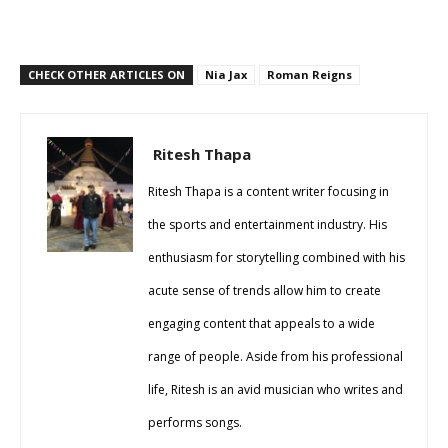
CHECK OTHER ARTICLES ON
Nia Jax
Roman Reigns
Ritesh Thapa
Ritesh Thapa is a content writer focusing in
the sports and entertainment industry. His
enthusiasm for storytelling combined with his
acute sense of trends allow him to create
engaging content that appeals to a wide
range of people. Aside from his professional
life, Ritesh is an avid musician who writes and
performs songs.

TASK GOAL - Copy the records exactly as they appear, leaving every picture out.

YOUR SOLUTION -
CHECK OTHER ARTICLES ON
Nia Jax
Roman Reigns
Ritesh Thapa
Ritesh Thapa is a content writer focusing in
the sports and entertainment industry. His
enthusiasm for storytelling combined with his
acute sense of trends allow him to create
engaging content that appeals to a wide
range of people. Aside from his professional
life, Ritesh is an avid musician who writes and
performs songs.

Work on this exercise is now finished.